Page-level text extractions

+ + + +

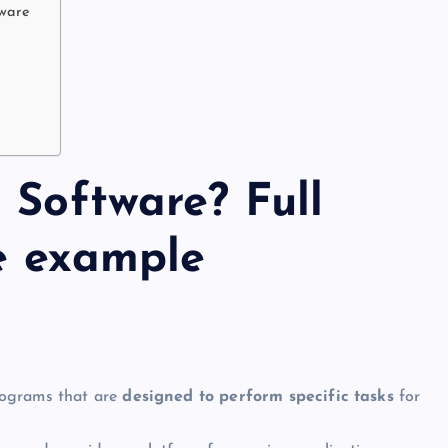
tware
 Software? Full
le example
rograms that are
designed to perform specific tasks
for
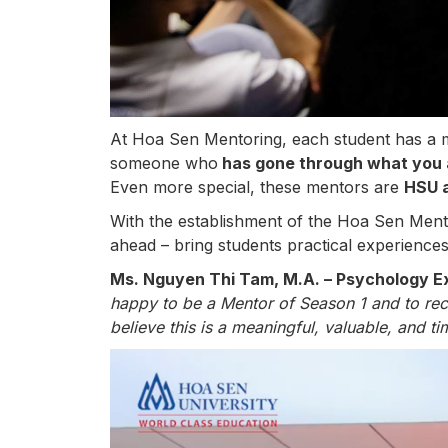
At Hoa Sen Mentoring, each student has a 
someone who
has gone through what you 
Even more special, these mentors are
HSU 
With the establishment of the Hoa Sen Ment
ahead – bring students practical experiences
Ms. Nguyen Thi Tam, M.A. – Psychology Ex
happy to be a Mentor of Season 1 and to rece
believe this is a meaningful, valuable, and t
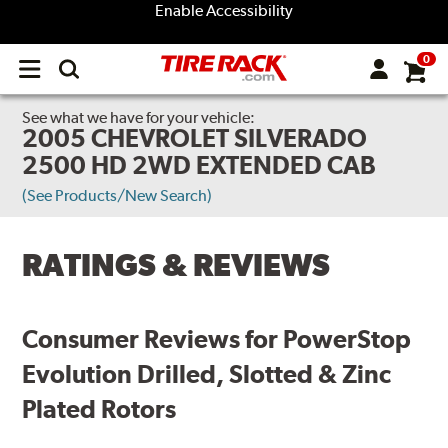
Enable Accessibility
0
Open
main
menu
See what we have for your vehicle:
2005 CHEVROLET SILVERADO
2500 HD 2WD EXTENDED CAB
(See Products/New Search)
RATINGS & REVIEWS
Consumer Reviews for PowerStop
Evolution Drilled, Slotted & Zinc
Plated Rotors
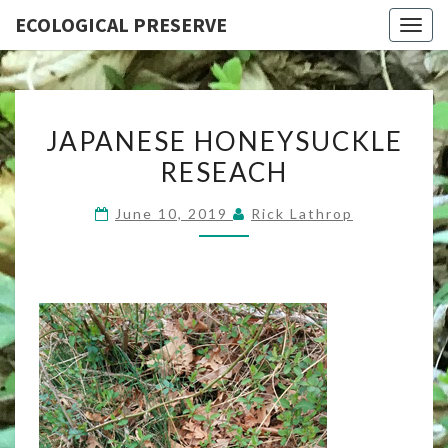
ECOLOGICAL PRESERVE
Togg
navig
JAPANESE
JAPANESE HONEYSUCKLE
HONEYSUCKLE
RESEACH
RESEACH
June 10, 2019
Rick Lathrop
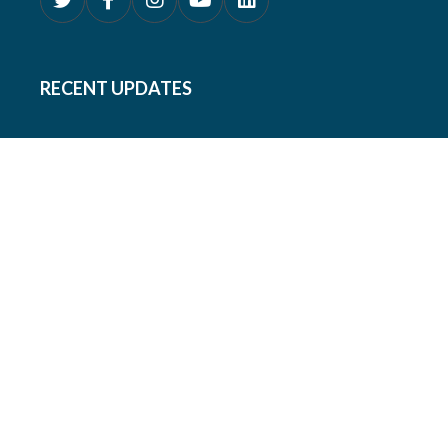
RECENT UPDATES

+ + + +

[Task description]: Write out, word for word, only the lines from the one containing "2005 CHEVROLET SILVERADO" to the end of the data above; the pictures stay out.

[Answer box]:
2005 CHEVROLET SILVERADO
2500 HD 2WD EXTENDED CAB
(See Products/New Search)
RATINGS & REVIEWS
Consumer Reviews for PowerStop
Evolution Drilled, Slotted & Zinc
Plated Rotors
ECOLOGICAL PRESERVE
Togg
navig
JAPANESE
JAPANESE HONEYSUCKLE
HONEYSUCKLE
RESEACH
RESEACH
June 10, 2019
Rick Lathrop
RECENT UPDATES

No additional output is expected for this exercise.